Camille: [00:00:51] I am hoping that we can kick this off with you defining homomorphic encryption in under three minutes.
Rosario: [00:00:58] We’ll try. So, um, homomorphic encryption is a cryptographic technique, um, to compute un-encrypted data. In traditional encryption, you can protect the confidentiality of data when it is in transit, while it is transmitted, or when it is stored. But any time that you need to perform a computation on the content within the encrypted envelope, you do need to decrypt the data.
Homomorphic encryption defines a set of encryption techniques and rules that allow you to perform a computation on the content of the encrypted envelope without the decryption. And it has two advantages. The first, is that the data is never decrypted through its lifecycle. The second, is that the decryption keys that are used in traditional encryption techniques to access the content of the data, they don’t need to be stored on the system. Usually these keys are the target of attack.

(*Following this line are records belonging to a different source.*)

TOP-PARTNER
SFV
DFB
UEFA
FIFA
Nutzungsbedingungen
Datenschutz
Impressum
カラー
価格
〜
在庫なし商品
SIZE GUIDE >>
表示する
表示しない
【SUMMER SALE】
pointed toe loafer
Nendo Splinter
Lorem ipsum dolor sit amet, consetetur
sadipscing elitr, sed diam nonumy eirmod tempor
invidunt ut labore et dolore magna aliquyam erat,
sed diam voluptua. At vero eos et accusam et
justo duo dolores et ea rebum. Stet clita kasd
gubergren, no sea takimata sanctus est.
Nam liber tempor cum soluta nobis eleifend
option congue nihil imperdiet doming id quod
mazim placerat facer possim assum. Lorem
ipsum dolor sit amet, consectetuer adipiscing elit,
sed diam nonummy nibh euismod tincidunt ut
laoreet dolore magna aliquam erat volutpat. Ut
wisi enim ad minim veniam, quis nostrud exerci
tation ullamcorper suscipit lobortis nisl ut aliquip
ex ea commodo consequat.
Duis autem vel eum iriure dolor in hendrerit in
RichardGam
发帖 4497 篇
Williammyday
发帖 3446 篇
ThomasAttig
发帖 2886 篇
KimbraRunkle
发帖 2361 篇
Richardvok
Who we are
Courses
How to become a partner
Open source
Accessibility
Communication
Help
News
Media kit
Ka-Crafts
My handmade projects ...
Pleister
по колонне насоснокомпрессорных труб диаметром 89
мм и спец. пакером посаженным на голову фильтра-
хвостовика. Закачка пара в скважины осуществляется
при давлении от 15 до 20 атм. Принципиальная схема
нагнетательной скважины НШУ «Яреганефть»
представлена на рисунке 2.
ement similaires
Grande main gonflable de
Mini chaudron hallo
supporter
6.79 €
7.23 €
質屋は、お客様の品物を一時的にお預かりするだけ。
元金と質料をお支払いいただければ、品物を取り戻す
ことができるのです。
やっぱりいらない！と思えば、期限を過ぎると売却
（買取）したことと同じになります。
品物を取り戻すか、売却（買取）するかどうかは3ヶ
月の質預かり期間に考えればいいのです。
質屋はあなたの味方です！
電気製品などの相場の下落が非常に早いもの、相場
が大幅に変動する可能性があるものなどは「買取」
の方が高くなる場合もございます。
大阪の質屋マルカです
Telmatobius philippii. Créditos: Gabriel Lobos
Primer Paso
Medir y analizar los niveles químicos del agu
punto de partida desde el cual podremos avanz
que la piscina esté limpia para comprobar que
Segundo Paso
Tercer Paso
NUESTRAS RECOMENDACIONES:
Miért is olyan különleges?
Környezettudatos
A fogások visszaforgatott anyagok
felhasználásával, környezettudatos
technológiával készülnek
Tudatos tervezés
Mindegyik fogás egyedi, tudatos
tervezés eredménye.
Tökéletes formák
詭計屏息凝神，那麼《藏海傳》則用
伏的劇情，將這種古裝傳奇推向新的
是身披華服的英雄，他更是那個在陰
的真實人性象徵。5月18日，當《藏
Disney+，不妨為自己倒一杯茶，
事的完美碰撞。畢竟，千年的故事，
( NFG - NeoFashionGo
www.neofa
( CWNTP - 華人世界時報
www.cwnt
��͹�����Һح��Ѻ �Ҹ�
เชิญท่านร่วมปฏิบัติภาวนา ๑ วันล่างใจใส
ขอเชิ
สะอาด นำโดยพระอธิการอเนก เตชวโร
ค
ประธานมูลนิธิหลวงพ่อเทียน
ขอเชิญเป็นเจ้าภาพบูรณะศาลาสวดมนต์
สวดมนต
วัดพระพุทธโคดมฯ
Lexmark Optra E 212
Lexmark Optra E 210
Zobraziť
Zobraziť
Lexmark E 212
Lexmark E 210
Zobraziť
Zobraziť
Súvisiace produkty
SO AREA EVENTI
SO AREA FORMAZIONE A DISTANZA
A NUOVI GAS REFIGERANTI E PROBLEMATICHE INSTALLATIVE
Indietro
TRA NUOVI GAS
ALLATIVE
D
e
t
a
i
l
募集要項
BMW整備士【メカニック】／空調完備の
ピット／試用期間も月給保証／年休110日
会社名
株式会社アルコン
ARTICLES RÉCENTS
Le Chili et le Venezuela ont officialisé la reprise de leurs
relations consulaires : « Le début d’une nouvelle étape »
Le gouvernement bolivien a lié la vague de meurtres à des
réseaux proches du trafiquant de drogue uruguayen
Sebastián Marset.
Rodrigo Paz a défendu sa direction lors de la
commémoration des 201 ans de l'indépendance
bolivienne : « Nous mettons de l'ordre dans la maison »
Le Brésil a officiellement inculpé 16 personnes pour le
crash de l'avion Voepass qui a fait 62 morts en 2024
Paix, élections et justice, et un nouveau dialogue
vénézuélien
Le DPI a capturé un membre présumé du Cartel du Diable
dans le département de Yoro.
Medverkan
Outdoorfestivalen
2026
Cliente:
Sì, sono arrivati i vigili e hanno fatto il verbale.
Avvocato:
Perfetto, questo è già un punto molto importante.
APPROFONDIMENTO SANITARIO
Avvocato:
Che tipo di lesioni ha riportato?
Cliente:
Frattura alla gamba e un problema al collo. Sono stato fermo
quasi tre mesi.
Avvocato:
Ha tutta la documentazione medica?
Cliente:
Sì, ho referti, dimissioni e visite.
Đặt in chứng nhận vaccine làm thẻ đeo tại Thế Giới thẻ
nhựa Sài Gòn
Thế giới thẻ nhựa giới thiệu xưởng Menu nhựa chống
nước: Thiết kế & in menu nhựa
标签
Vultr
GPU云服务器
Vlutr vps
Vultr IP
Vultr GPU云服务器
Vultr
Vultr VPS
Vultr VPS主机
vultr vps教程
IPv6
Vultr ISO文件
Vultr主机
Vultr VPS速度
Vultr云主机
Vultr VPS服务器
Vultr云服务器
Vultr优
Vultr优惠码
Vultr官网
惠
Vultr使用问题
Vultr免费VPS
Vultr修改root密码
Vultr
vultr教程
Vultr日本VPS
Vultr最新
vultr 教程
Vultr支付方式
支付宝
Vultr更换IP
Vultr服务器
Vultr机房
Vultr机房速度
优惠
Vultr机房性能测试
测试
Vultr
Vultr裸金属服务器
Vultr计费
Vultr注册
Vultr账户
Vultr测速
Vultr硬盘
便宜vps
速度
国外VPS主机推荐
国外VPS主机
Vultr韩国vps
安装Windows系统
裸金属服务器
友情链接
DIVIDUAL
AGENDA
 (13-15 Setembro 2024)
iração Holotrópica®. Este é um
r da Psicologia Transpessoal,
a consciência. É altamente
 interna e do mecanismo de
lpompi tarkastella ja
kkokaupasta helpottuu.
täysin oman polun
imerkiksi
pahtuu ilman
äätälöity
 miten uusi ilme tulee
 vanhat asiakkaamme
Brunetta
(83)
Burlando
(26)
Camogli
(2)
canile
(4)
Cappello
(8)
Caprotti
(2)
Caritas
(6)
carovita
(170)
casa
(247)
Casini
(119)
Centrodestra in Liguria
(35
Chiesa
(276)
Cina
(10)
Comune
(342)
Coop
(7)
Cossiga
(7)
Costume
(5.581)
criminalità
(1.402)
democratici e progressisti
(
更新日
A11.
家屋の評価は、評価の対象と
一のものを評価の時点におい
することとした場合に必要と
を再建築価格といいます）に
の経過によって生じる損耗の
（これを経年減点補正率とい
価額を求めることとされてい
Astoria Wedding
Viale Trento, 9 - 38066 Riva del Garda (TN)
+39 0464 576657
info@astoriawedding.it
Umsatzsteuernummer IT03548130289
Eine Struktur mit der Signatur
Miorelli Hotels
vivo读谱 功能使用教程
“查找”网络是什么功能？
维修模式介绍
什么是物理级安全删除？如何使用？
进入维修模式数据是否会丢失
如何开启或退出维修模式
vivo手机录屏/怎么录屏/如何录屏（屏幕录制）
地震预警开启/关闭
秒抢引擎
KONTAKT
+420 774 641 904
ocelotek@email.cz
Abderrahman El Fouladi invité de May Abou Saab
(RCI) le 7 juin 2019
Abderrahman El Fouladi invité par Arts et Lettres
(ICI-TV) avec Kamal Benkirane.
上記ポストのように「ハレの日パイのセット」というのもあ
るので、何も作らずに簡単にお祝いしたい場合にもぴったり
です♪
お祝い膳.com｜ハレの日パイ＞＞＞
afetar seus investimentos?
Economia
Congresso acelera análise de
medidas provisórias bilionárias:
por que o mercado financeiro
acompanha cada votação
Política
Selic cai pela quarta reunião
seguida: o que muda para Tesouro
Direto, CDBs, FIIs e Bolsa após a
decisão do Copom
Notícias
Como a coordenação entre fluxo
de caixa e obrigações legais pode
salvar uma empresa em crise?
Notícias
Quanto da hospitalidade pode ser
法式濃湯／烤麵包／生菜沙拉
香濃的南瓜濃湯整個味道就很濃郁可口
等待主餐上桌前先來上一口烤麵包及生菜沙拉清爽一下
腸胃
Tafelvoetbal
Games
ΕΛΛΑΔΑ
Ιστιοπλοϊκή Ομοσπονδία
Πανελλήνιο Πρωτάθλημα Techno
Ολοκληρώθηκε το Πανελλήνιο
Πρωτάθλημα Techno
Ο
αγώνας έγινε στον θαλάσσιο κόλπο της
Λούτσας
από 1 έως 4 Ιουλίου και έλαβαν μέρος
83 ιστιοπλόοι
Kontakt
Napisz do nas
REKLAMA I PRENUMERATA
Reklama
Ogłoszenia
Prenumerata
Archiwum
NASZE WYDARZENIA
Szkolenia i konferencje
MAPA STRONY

Camille: [00:01:58] Okay. Thank you. Uh, let’s dive a little deeper. So when, when you were describing homomorphic encryption, you sort of opened with the different kinds of encryption. And I just want to review those. There’s data at rest data, in transit, and data while it’s being acted upon or processed. And I think the industry is pretty good at data at rest and data in transit.
And it feels like right now is kind of, you know, over the last few years, this big emergence of, “well, we need to protect data while it’s actually being acted upon.”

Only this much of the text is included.